**What to work on:**
Would you please repeat exactly the entries below, starting at the line with "Client Satisfaction" and ending at the line with "strategy, include a", and nothing outside that range? Leave out the pictures.

**Dataset excerpts:**
= Beginning of Section =
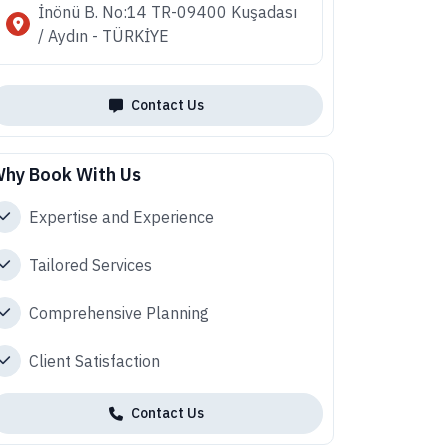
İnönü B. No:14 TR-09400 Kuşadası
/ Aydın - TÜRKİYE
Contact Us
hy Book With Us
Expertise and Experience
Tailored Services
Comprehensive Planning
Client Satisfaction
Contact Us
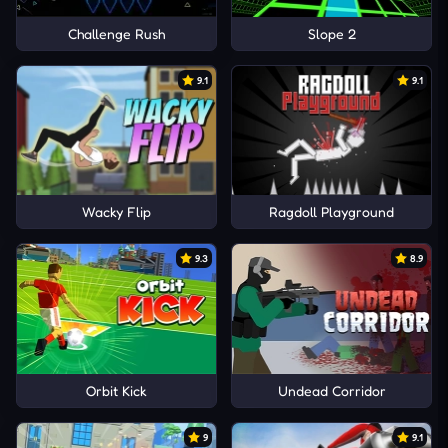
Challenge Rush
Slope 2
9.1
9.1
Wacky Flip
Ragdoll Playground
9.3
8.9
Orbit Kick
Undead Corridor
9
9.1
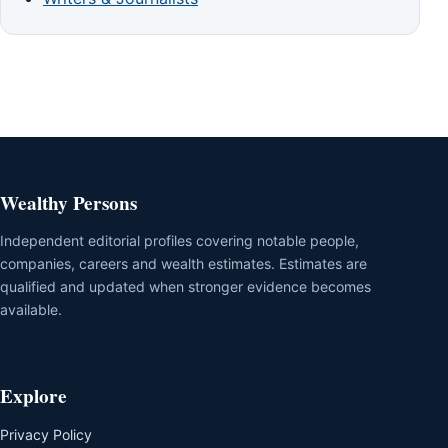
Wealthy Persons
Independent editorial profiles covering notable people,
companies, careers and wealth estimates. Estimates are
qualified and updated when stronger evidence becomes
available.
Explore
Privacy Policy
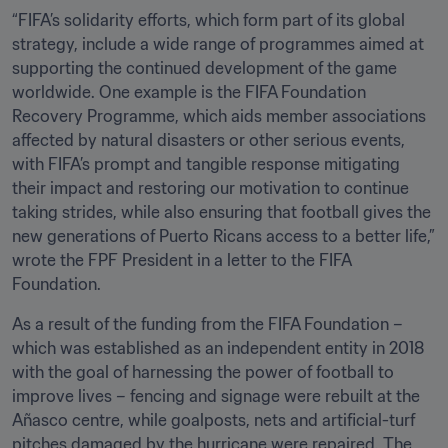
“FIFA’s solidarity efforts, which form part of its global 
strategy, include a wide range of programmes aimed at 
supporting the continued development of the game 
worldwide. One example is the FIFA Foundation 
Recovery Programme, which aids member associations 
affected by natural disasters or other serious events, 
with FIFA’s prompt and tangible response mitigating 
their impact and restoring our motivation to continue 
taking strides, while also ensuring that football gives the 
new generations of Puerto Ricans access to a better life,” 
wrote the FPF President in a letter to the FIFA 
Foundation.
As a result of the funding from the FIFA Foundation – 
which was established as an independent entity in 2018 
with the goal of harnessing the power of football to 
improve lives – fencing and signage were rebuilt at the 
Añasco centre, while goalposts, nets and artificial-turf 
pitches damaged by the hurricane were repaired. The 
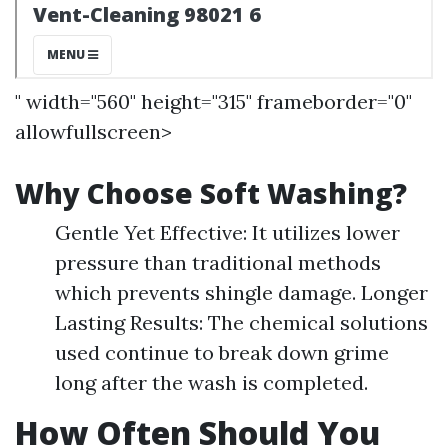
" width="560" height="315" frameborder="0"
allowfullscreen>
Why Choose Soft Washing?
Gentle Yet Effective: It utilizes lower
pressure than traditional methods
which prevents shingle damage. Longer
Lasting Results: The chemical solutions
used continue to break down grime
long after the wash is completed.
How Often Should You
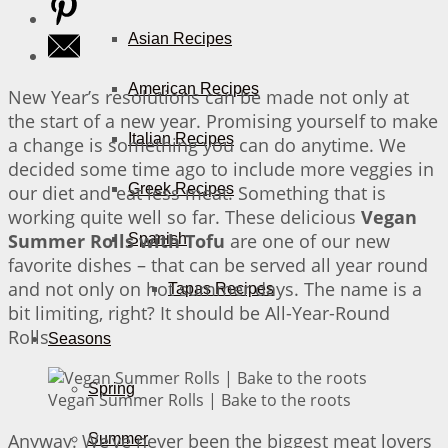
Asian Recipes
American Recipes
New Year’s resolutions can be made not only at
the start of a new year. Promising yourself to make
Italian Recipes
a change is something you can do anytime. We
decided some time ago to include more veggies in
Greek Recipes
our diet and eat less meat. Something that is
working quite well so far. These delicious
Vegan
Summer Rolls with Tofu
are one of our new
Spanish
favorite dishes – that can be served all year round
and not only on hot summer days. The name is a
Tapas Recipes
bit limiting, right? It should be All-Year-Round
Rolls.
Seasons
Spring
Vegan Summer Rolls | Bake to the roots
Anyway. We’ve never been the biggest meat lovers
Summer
= End of Section =
= Beginning of Section =
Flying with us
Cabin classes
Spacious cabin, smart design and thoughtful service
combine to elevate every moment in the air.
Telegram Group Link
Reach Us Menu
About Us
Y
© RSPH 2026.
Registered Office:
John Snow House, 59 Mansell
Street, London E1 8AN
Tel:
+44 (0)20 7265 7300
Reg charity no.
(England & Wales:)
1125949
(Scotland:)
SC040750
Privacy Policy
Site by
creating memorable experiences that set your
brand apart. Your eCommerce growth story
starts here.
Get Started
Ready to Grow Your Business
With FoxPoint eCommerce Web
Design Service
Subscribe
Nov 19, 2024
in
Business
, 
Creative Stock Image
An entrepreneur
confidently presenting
= End of Section =
**Output below:**
Client Satisfaction
Contact Us
Challenge Rush
Slope 2
9.1
9.1
Wacky Flip
Ragdoll Playground
9.3
8.9
Orbit Kick
Undead Corridor
9
9.1
Wealthy Persons
Independent editorial profiles covering notable people,
companies, careers and wealth estimates. Estimates are
qualified and updated when stronger evidence becomes
available.
Explore
Privacy Policy
“FIFA’s solidarity efforts, which form part of its global 
strategy, include a wide range of programmes aimed at 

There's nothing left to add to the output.